Flucht vor dem Numerus clausus

STUDENTEN Die Hochschulen verzeichnen neue Bewerberrekorde und erhöhen ihre Zugangshürden. Immer mehr Abiturienten studieren deshalb lieber gleich im Ausland

Erstsemesterrekord

■ In diesem Jahr werden 500.000 Studienanfänger in Deutschland erwartet. Bayern meldet 85.000 neue Studierende zum Wintersemester – 6.000 mehr als aufgrund der doppelten Abiturjahrgänge und der Aussetzung der Wehrpflicht prognostiziert. In Berlin haben sich, nach Auskunft des Senats, erstmals über 30.000 Erstsemester eingeschrieben. (taz)

VON JAKOB SCHULZ

BERLIN taz | Ausgerechnet ihren müden Füßen verdankt Patricia van der Berg ihr Traumstudium. Den ganzen Tag war die Abiturientin über eine Ausbildungsmesse gelaufen. Weil die Füße weh taten, setzte sie sich in eine Infoveranstaltung. Auf dem Podium: ein Vertreter der Universität Nijmegen in den Niederlanden. Heute blickt Patricia auf drei Jahre Studium in den Niederlanden zurück.
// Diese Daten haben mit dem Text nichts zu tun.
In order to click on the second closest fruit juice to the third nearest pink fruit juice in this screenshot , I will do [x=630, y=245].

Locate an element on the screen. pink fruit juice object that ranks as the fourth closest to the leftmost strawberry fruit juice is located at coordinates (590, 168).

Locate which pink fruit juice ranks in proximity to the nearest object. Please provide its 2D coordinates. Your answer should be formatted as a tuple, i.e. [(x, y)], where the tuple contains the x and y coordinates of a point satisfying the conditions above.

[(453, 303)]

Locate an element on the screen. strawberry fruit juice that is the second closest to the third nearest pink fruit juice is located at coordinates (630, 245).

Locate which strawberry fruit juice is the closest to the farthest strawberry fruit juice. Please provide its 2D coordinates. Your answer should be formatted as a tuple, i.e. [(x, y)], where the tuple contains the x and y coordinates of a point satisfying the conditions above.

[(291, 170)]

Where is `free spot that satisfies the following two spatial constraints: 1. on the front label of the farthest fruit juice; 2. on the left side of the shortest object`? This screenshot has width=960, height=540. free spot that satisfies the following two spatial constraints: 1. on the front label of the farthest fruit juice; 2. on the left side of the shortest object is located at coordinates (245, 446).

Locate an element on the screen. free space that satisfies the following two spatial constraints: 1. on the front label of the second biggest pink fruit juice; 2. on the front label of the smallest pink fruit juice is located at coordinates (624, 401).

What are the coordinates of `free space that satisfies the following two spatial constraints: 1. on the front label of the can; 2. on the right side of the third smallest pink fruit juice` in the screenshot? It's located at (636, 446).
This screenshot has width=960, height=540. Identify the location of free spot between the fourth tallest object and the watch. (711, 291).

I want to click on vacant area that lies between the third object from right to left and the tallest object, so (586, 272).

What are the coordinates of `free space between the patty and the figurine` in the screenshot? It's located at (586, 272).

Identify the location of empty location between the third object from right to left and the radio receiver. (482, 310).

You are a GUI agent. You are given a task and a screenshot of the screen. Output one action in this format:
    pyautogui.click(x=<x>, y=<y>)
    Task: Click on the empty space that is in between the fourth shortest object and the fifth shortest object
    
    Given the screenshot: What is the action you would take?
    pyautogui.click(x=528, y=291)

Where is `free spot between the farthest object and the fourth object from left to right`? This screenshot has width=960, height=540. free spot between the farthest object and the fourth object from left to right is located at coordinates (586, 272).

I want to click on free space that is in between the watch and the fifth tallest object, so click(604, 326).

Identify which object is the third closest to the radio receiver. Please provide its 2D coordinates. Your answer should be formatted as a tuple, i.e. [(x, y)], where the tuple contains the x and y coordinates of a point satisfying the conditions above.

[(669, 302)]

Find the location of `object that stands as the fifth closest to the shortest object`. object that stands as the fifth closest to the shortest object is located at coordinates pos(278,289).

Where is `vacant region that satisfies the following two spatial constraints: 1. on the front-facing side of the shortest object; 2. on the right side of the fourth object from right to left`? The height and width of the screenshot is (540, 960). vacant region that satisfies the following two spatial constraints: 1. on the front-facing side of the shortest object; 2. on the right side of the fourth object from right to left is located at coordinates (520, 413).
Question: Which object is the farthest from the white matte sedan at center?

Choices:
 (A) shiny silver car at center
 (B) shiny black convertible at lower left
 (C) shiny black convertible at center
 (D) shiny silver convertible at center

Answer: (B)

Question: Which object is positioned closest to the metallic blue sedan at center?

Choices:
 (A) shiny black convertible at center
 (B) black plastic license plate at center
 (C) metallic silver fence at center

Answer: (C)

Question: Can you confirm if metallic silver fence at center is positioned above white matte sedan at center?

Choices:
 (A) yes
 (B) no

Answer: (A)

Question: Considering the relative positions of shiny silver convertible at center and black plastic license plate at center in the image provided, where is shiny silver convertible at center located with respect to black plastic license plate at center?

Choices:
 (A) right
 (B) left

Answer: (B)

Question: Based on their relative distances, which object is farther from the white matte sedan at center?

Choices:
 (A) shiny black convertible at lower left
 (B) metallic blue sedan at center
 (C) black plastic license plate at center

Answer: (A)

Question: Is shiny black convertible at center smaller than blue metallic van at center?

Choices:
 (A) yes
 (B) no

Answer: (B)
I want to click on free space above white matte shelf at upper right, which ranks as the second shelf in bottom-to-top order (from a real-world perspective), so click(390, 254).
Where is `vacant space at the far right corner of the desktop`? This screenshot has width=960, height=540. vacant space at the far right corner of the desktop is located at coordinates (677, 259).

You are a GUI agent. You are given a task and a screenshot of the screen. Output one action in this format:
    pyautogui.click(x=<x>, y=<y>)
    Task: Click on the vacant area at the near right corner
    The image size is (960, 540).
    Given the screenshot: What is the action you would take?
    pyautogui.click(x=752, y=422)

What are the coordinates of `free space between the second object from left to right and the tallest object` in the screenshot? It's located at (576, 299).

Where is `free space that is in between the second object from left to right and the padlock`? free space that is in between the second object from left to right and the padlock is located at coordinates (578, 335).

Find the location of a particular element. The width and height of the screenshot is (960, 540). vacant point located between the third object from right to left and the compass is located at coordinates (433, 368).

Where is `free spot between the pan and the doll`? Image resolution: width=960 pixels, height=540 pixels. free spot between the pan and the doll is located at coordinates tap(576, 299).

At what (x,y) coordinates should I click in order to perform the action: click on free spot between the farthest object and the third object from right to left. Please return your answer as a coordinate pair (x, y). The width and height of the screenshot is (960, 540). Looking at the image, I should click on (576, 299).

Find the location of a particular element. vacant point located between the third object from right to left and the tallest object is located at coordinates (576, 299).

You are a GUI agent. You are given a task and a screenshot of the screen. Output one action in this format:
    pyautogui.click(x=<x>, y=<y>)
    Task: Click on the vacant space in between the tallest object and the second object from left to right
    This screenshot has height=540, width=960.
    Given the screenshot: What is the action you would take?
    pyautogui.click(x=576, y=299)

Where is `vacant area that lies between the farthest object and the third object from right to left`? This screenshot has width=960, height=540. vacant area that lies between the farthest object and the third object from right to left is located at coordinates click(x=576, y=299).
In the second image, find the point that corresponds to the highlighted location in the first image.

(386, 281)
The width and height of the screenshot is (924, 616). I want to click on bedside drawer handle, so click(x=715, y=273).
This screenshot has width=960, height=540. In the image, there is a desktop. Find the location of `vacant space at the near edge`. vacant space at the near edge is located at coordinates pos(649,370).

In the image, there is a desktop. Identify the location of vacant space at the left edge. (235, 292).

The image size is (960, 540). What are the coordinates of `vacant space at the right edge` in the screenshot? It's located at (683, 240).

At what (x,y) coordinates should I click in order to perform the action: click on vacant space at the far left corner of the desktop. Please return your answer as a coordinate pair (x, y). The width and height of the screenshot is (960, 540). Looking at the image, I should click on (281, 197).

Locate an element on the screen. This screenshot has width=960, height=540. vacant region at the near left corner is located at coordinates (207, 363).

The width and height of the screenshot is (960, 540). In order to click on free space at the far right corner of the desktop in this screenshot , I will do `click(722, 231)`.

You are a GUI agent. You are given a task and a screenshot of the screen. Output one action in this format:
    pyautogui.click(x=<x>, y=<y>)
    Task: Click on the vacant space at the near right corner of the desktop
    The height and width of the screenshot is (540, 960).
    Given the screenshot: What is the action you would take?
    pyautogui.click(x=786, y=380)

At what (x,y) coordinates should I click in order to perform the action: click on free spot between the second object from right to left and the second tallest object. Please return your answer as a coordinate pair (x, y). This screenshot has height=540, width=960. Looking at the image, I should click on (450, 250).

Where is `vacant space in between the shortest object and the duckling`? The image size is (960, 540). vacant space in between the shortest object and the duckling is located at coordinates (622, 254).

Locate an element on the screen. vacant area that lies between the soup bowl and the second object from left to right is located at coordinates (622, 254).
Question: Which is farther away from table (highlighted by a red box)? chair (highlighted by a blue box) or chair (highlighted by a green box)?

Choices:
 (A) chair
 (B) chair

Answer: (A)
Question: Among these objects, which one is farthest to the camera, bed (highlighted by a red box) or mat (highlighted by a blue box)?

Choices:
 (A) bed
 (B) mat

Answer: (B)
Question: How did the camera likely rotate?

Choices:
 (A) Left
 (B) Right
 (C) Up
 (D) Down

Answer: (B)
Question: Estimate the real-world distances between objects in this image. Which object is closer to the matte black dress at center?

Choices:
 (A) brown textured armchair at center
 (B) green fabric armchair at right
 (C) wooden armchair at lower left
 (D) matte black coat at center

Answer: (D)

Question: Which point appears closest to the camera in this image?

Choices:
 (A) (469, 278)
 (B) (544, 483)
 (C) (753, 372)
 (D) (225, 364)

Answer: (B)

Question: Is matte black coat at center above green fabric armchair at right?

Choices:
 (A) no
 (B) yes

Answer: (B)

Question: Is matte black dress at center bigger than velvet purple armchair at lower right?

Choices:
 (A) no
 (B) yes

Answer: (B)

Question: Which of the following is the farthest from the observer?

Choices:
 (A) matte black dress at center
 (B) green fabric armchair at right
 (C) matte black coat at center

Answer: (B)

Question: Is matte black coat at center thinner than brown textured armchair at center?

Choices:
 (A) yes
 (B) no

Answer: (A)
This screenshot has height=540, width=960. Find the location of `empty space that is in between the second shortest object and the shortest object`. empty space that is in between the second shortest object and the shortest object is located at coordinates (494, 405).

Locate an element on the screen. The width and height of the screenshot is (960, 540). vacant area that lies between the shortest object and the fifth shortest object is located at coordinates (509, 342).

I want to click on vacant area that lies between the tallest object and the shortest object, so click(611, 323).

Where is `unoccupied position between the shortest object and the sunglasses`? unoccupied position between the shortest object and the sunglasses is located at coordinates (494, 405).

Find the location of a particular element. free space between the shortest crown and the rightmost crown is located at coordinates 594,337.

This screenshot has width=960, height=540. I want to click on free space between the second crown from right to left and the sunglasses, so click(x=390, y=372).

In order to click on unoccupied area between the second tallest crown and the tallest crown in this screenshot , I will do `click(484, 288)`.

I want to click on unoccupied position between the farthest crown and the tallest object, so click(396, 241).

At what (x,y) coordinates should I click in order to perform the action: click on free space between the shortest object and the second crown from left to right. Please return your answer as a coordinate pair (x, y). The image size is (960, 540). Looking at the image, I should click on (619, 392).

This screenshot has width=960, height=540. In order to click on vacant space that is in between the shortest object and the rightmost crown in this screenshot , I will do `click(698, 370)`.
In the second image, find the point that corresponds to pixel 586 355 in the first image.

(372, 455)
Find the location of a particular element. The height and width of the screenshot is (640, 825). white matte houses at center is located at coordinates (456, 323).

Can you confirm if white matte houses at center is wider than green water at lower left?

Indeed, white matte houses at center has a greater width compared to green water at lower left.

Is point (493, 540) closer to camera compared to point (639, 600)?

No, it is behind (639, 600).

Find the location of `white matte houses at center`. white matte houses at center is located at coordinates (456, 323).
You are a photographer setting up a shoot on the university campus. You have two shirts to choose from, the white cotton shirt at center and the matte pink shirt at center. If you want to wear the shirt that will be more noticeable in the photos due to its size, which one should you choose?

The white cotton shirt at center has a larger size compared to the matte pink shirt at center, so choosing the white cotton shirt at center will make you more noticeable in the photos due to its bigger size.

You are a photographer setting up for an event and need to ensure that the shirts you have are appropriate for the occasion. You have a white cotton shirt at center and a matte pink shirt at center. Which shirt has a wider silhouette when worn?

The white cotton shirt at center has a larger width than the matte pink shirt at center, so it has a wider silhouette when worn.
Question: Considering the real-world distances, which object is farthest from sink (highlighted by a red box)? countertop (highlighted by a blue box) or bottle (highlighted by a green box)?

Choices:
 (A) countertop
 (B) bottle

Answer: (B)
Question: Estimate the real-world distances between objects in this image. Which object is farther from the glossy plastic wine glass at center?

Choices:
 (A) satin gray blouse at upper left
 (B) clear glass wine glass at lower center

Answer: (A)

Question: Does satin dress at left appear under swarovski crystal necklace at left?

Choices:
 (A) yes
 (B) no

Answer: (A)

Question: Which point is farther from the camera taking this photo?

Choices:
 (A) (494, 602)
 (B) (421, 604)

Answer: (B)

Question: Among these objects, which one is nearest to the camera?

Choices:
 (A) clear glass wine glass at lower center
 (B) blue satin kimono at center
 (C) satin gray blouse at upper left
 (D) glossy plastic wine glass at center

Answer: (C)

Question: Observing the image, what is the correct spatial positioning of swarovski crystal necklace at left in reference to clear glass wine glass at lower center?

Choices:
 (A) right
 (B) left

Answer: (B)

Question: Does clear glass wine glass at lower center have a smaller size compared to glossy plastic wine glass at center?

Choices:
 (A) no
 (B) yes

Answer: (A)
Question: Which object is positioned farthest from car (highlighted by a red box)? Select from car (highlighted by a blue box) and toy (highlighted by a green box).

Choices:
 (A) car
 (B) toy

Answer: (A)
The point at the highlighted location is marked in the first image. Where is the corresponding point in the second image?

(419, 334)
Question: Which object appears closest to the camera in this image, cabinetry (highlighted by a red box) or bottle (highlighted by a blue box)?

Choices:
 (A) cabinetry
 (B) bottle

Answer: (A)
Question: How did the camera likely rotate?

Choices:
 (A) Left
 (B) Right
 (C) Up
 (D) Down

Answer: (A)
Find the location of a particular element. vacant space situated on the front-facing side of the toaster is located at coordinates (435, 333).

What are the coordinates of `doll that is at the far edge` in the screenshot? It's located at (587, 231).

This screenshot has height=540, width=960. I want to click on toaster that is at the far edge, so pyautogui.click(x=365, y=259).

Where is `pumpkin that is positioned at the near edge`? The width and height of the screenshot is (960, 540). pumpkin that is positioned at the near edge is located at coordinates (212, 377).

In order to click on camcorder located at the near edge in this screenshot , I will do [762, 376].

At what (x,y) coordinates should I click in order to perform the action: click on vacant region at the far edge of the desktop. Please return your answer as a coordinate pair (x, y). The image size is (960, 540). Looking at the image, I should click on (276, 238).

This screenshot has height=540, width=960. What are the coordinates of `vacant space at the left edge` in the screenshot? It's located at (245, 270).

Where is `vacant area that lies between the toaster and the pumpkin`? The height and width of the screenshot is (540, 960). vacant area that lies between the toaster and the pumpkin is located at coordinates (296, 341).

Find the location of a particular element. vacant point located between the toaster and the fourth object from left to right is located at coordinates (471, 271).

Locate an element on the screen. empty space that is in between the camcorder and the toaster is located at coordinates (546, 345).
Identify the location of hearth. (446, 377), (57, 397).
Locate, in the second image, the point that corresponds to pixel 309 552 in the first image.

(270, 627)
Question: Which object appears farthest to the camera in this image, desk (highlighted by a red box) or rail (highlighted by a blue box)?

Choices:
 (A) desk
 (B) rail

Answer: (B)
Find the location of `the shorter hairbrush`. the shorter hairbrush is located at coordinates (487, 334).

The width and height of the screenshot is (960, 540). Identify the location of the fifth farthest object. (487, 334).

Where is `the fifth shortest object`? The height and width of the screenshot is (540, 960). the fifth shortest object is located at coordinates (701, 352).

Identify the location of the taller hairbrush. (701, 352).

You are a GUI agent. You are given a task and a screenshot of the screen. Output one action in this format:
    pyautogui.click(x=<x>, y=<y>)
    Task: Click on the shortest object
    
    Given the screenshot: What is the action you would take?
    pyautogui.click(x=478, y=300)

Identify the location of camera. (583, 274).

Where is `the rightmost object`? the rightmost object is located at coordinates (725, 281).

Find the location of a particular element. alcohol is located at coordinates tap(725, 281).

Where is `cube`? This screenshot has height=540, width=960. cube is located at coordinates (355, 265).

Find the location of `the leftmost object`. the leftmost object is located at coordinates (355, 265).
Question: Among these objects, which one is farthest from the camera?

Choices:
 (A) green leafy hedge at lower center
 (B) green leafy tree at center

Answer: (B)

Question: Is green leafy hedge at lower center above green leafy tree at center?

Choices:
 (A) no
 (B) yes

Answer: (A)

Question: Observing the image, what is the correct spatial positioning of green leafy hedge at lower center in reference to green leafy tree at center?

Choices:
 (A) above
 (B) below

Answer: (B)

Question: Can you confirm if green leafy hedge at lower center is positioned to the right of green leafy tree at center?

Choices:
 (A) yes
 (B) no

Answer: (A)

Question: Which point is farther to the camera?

In Nijmegen studiert die 22-Jährige Molekulare Lebenswissenschaften, eine Mischung aus Biologie, Chemie und Medizin. Um an einer deutschen Uni Biomedizin studieren zu können, hätte Patricia einen Abischnitt von 1,1 gebraucht, erinnert sie sich. „Mit meiner Abinote von 1,5 hätte ich auf jeden Fall auf den Studienplatz warten müssen.“

In vielen Fächern ist der Numerus clausus in den vergangenen Jahren spürbar höher geworden. Hintergrund sind die steigenden Studierendenzahlen in Deutschland: Seit Jahrzehnten sind diese kontinuierlich gestiegen, bis auf rund 2,2 Millionen im vergangenen Jahr. Wer durch höhere Zugangshürden in Deutschland keinen Studienplatz bekommt, den zieht es nach dem Abitur immer häufiger direkt ins Ausland. Nach Angaben des Statistischen Bundesamtes waren 2008 fast 80.000 Deutsche im Ausland eingeschrieben – mehr als doppelt so viele wie noch zu Beginn des Jahrzehnts.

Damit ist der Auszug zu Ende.